Apple Shares Drop To The Lowest Point Since 2024, Due To A Reply Tariff From China

JAKARTA Apple's stock experienced a sharp decline after China imposed a return rate on the import rate policy announced by US President Donald Trump. This decline is the worst since June 2024, amplifying investors' concerns about rising iPhone prices and potential decline in sales in the future.

The trade tension between the United States and China is heating up again after Trump unilaterally set an import rate of 54% for goods from China. This move was then rewarded by Beijing by setting a rate of 34% for imported goods from the United States, including technology products that have been the backbone of US exports.

As a result of this mutual return policy, Apple's share price dropped drastically. If previously, on April 2, 2025, Apple's shares were still trading at 225.19 US dollars per share, then during the day New York time, April 4, the value had fallen to 195.63 US dollars. This is the first time Apple's shares have fallen below 200 US dollars since June 11, 2024.

In a statement on the Truth Social platform, Trump responded to China's reaction by calling Beijing's move "criminal." "China played in the wrong way, they panicked. That's one thing they couldn't do!" Trump, who was playing golf at the time, told reporters before his departure.

"It's like a big operation in a patient. We've never seen anything like this. The market will explode, the stock will soar, and the country will thrive," he added.

However, the views from outside the White House circle are very different. Economists even stated that Trump's tariff calculation formula was very wrong, had no clear basis, and ignored basic principles of international trade. Quoted from CNN, the 54% tariff imposed by the US is calculated by dividing the country's trade deficit against its exports to the US, then divided into two, and added the basic tariff by 10%.

According to Morgan Stanley's internal research records quoted by Apple Insider, the US tech industry will bear a tariff burden of 51 billion US dollars in the short term, with Apple taking about 33 billion US dollars out of that amount. This value does not include the potential additional cost of domestic manufacturing needs that may have to be increased in response to the tariff.

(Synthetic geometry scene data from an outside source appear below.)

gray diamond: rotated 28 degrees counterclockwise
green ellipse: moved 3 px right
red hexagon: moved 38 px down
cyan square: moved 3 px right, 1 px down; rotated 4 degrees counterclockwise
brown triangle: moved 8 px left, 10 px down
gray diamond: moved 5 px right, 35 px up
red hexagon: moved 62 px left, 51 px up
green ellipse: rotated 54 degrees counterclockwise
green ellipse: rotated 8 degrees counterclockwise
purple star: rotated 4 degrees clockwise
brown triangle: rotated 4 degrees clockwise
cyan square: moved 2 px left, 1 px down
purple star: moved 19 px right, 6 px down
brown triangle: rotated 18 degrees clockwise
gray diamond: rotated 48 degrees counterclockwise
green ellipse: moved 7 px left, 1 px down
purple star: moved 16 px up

This condition raises new concerns that Apple, which has so far managed to stabilize iPhone prices, especially in the US and Chinese markets, now no longer has room to absorb such a large cost burden. If previously the company was able to keep retail prices the same even though production costs are increasing, now analysts estimate that the iPhone 17 will experience a significant price increase.

Not only that, Apple's supply chain which is very dependent on various countries also makes it very vulnerable to this policy. Even TSMC's chip factory in Arizona was affected, because it had to import rare metals to produce chips, which are now also subject to high tariffs.

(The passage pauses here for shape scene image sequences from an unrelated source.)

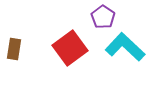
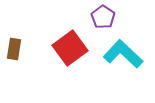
cyan L-shape: moved 2 px left, 7 px down
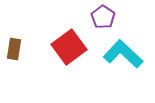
red square: moved 1 px left, 1 px up
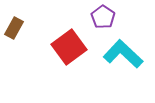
brown rectangle: moved 21 px up; rotated 20 degrees clockwise
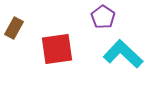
red square: moved 12 px left, 2 px down; rotated 28 degrees clockwise
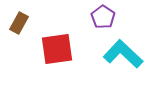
brown rectangle: moved 5 px right, 5 px up
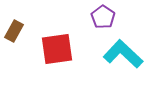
brown rectangle: moved 5 px left, 8 px down
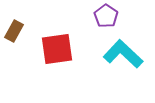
purple pentagon: moved 3 px right, 1 px up
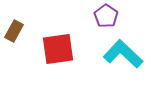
red square: moved 1 px right
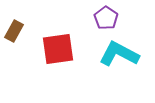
purple pentagon: moved 2 px down
cyan L-shape: moved 4 px left; rotated 15 degrees counterclockwise
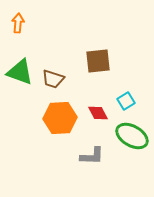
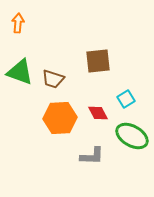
cyan square: moved 2 px up
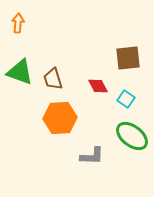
brown square: moved 30 px right, 3 px up
brown trapezoid: rotated 55 degrees clockwise
cyan square: rotated 24 degrees counterclockwise
red diamond: moved 27 px up
green ellipse: rotated 8 degrees clockwise
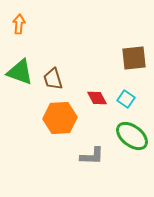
orange arrow: moved 1 px right, 1 px down
brown square: moved 6 px right
red diamond: moved 1 px left, 12 px down
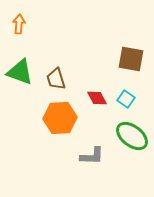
brown square: moved 3 px left, 1 px down; rotated 16 degrees clockwise
brown trapezoid: moved 3 px right
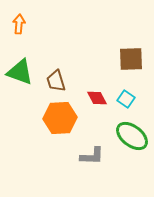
brown square: rotated 12 degrees counterclockwise
brown trapezoid: moved 2 px down
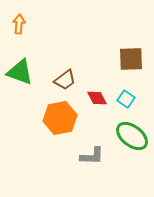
brown trapezoid: moved 9 px right, 1 px up; rotated 110 degrees counterclockwise
orange hexagon: rotated 8 degrees counterclockwise
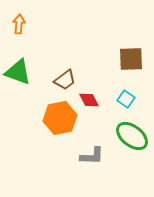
green triangle: moved 2 px left
red diamond: moved 8 px left, 2 px down
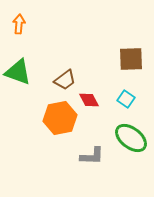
green ellipse: moved 1 px left, 2 px down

Unlike previous crisis moments, such as when iPhone sales weakened in China in mid-2024 or during the COVID-19 pandemic, analysts have not suggested buying or selling Apple's shares. The highly volatile and complex situation has made big investors choose to wait for further policy directions from Washington and Beijing.

During his first term of office, Trump had given Apple a number of tariff exceptions after CEO Tim Cook took an intensive lobby. But so far, similar efforts have not paid off.

This condition is a major blow to Apple, which for the past two decades has been known as the most crisis-resistant company among tech giants. Now, even Apple seems unable to withstand a trade policy storm determined by international political and diplomatic factors.